Top owners are quitting horse racing because bookmakers nervous of a government and a Gambling Commission that know remarkably little about the horse-racing industry and ignore even the modicum they do know are making it harder and harder for them to have a significant bet, closing the accounts of those who refuse to acquiesce to ever more intrusive demands about their personal finances. The biggest bets, though, are made without interference from officialdom by those who buy unridden, untested and expensive racehorses before they ever set foot on a racecourse purely on their looks and their breeding. Some 12,000 thoroughbreds are born each year in Britain and Ireland and at the Newmarket October Sales alone, the background to Felix Francis’s latest novel No Reserve (Zaffre, £20), some 1,500 yearlings a year go under the auctioneer’s hammer making a total not far short of 200 million guineas.

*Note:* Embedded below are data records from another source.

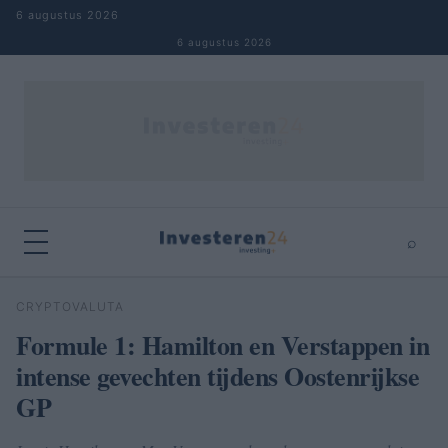
Naar inhoud springen
6 augustus 2026
6 augustus 2026
⌕
×
⌕
CRYPTOVALUTA
Zoeken
Formule 1: Hamilton en Verstappen in
intense gevechten tijdens Oostenrijkse
GP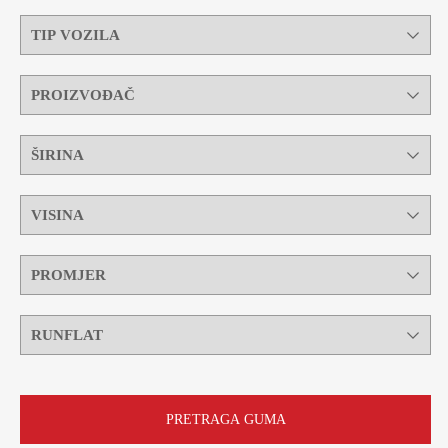
PRETRAGA GUMA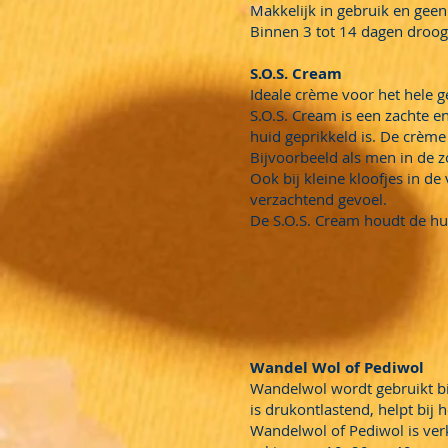
Makkelijk in gebruik en gee
Binnen 3 tot 14 dagen droog
S.O.S. Cream
Ideale crème voor het hele g
S.O.S. Cream is een zachte e
huid geprikkeld is. De crème
Bijvoorbeeld als men in de zo
Ook bij kleine kloofjes in de
verzachtend gevoel.
De S.O.S. Cream houdt de hui
Wandel Wol of Pediwol
Wandelwol wordt gebruikt bi
is drukontlastend, helpt bij
Wandelwol of Pediwol is verk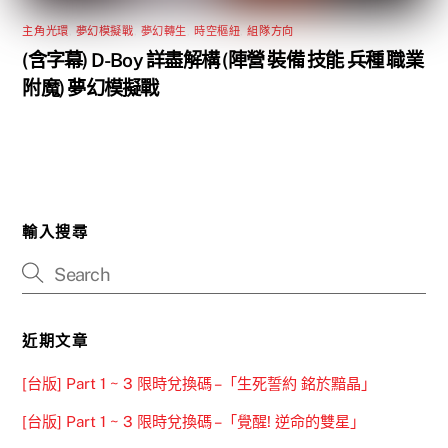
主角光環
,
夢幻模擬戰
,
夢幻轉生
,
時空樞紐
,
組隊方向
(含字幕) D-Boy 詳盡解構 (陣營 裝備 技能 兵種 職業
附魔) 夢幻模擬戰
輸入搜尋
近期文章
[台版] Part 1 ~ 3 限時兌換碼 –「生死誓約 銘於黯晶」
[台版] Part 1 ~ 3 限時兌換碼 –「覺醒! 逆命的雙星」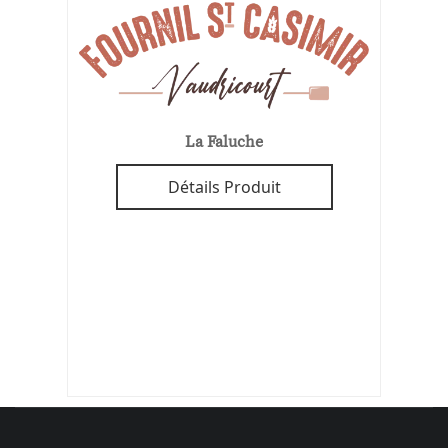
La Faluche
Détails Produit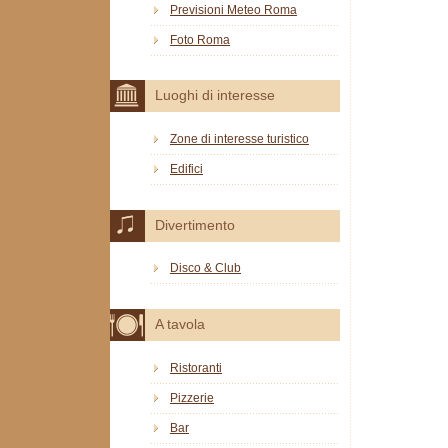
Previsioni Meteo Roma
Foto Roma
Luoghi di interesse
Zone di interesse turistico
Edifici
Divertimento
Disco & Club
A tavola
Ristoranti
Pizzerie
Bar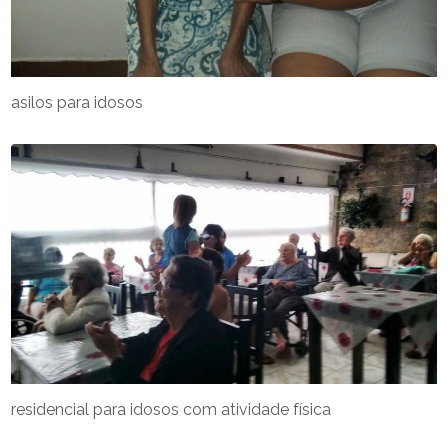
asilos para idosos
residencial para idosos com atividade física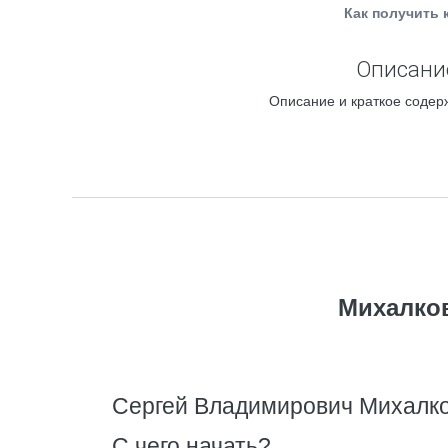
Как получить 
Описание
Описание и краткое содерж
Михалко
Сергей Владимирович Михалк
С чего начать?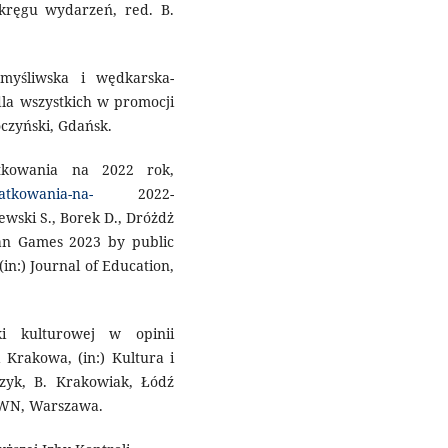
w kręgu wydarzeń, red. B.
 myśliwska i wędkarska-
 dla wszystkich w promocji
oczyński, Gdańsk.
tkowania na 2022 rok,
atkowania-na-
2022-
ewski S., Borek D., Dróżdż
n Games 2023 by public
(in:) Journal of Education,
i kulturowej w opinii
Krakowa, (in:) Kultura i
zyk, B. Krakowiak, Łódź
 PWN, Warszawa.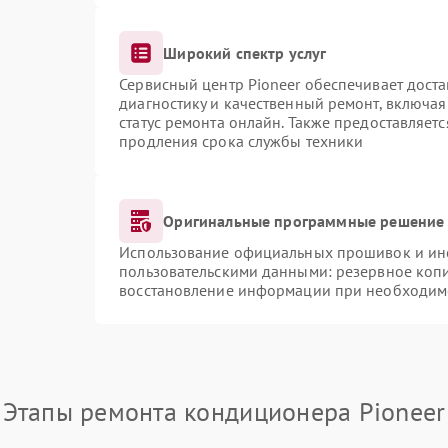
Широкий спектр услуг
Сервисный центр Pioneer обеспечивает доста
диагностику и качественный ремонт, включая
статус ремонта онлайн. Также предоставляет
продления срока службы техники
Оригинальные программные решение 
Использование официальных прошивок и инст
пользовательскими данными: резервное коп
восстановление информации при необходим
Этапы ремонта кондиционера Pioneer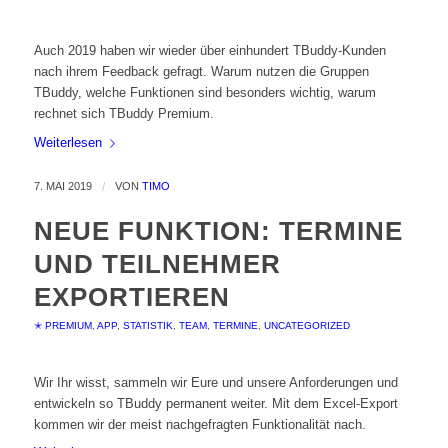
Auch 2019 haben wir wieder über einhundert TBuddy-Kunden
nach ihrem Feedback gefragt. Warum nutzen die Gruppen
TBuddy, welche Funktionen sind besonders wichtig, warum
rechnet sich TBuddy Premium.
Weiterlesen
7. MAI 2019
/
VON
TIMO
NEUE FUNKTION: TERMINE
UND TEILNEHMER
EXPORTIEREN
✭ PREMIUM
,
APP
,
STATISTIK
,
TEAM
,
TERMINE
,
UNCATEGORIZED
Wir Ihr wisst, sammeln wir Eure und unsere Anforderungen und
entwickeln so TBuddy permanent weiter. Mit dem Excel-Export
kommen wir der meist nachgefragten Funktionalität nach.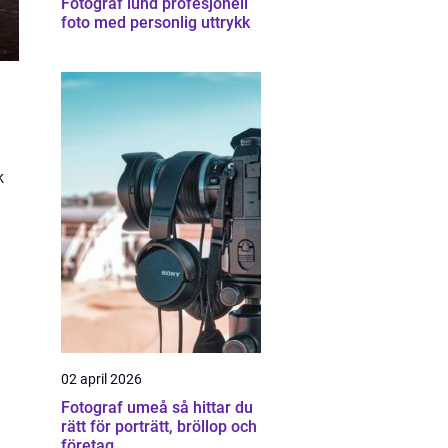
Fotograf lund profesjonell
foto med personlig uttrykk
k
02 april 2026
Fotograf umeå så hittar du
rätt för porträtt, bröllop och
företag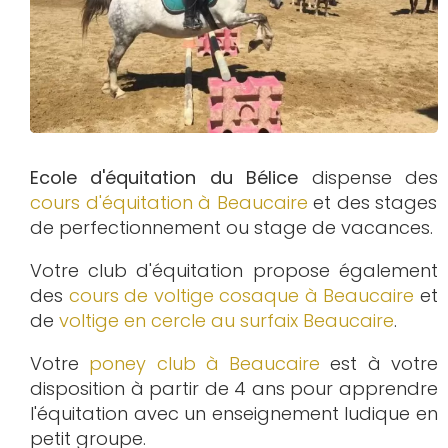
Ecole d'équitation du Bélice
dispense des
cours d'équitation à
Beaucaire
et des stages
de perfectionnement ou stage de vacances.
Votre club d'équitation propose également
des
cours de voltige cosaque à
Beaucaire
et
de
voltige en cercle au surfaix
Beaucaire
.
Votre
poney club à Beaucaire
est à votre
disposition à partir de 4 ans pour apprendre
l'équitation avec un enseignement ludique en
petit groupe.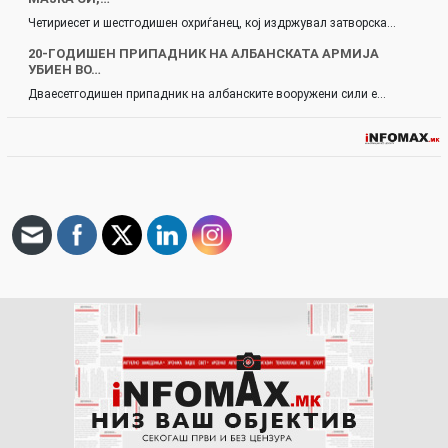
Четириесет и шестгодишен охриѓанец, кој издржувал затворска…
20-ГОДИШЕН ПРИПАДНИК НА АЛБАНСКАТА АРМИЈА
УБИЕН ВО…
Дваесетгодишен припадник на албанските вооружени сили е…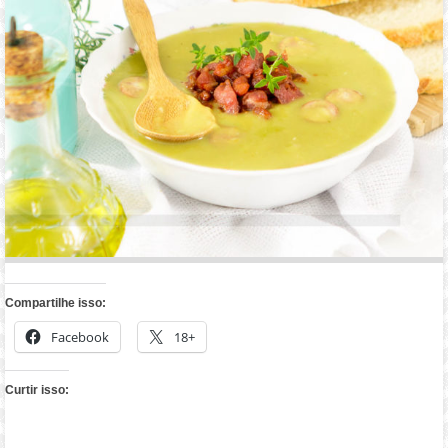
Compartilhe isso:
Facebook
18+
Curtir isso: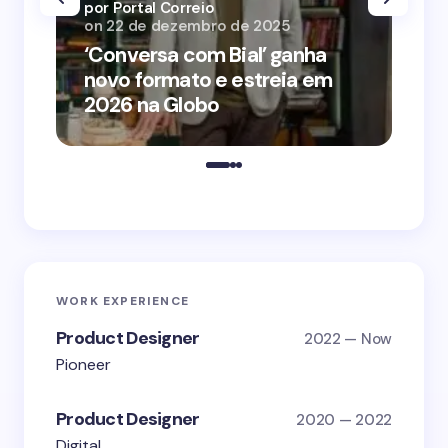
por Portal Correio
por
on
22 de dezembro de 2025
on
‘Conversa com Bial’ ganha
‘O
novo formato e estreia em
o 
2026 na Globo
me
WORK EXPERIENCE
Product Designer
2022 — Now
Pioneer
Product Designer
2020 — 2022
Digital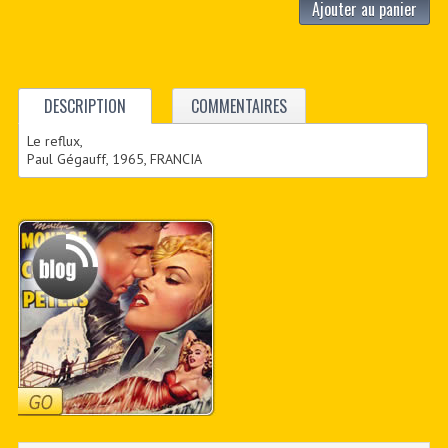
Ajouter au panier
DESCRIPTION
COMMENTAIRES
Le reflux,
Paul Gégauff, 1965, FRANCIA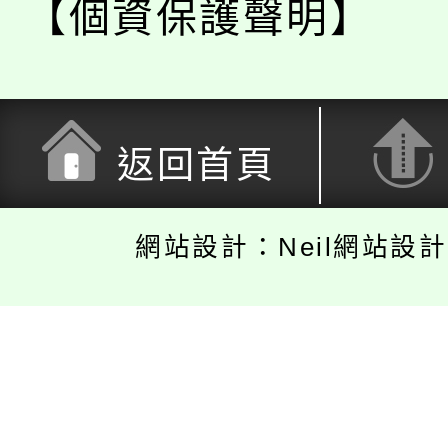
【個資保護聲明】
返回首頁
網站設計：Neil網站設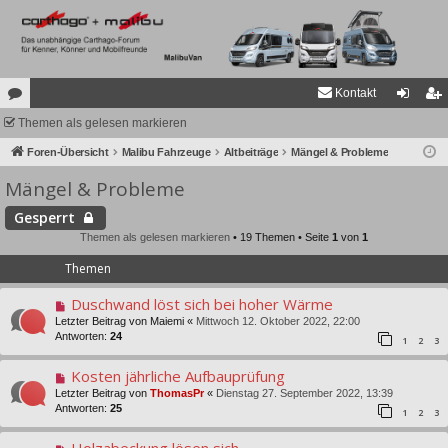
Kontakt
or
Themen als gelesen markieren
n
eg
en
Foren-Übersicht
Malibu Fahrzeuge
Altbeiträge
Mängel & Probleme
m
ist
Mängel & Probleme
el
rie
de
re
Gesperrt
Themen als gelesen markieren
• 19 Themen • Seite
1
von
1
n
n
Themen
Duschwand löst sich bei hoher Wärme
Letzter Beitrag von
Maiemi
«
Mittwoch 12. Oktober 2022, 22:00
Antworten:
24
1
2
3
Kosten jährliche Aufbauprüfung
Letzter Beitrag von
ThomasPr
«
Dienstag 27. September 2022, 13:39
Antworten:
25
1
2
3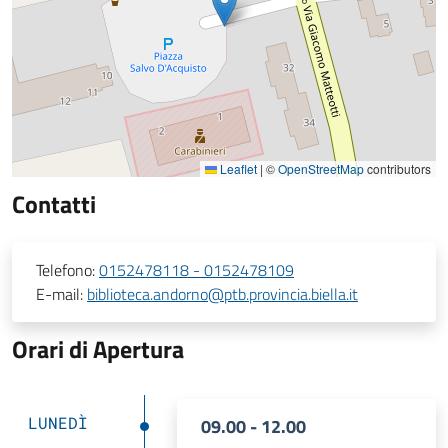
Leaflet
|
©
OpenStreetMap
contributors
Contatti
Telefono:
0152478118 - 0152478109
E-mail:
biblioteca.andorno@ptb.provincia.biella.it
Orari di Apertura
LUNEDÌ
09.00 - 12.00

The $150 million Justify will earn as a sire makes him worth six times his own weight in gold
In a foreword to his latest page-turner about skulduggery in the equine world, Felix notes that in 2016 the American colt Justify was bought as a yearling at Keeneland for $500,000. Justify’s six successes in six races included the US Triple Crown of the Kentucky Derby, the Preakness and the Belmont Stakes, earning him $3.8 million in stakes. That sum will be dwarfed by the $150 million he is likely to earn over 15 years as a sire, making him worth six times his own weight in gold.
But not every deal in that high-stakes world works out so well. In 1983, when Sheikh Mohammed’s Darley empire and the Irish-based Coolmore team led by John Magnier were vying crazily for the most valuable bloodstock, a son of the great Northern Dancer called Snaafi Dancer entered the ring at the Fasig-Tipton sales.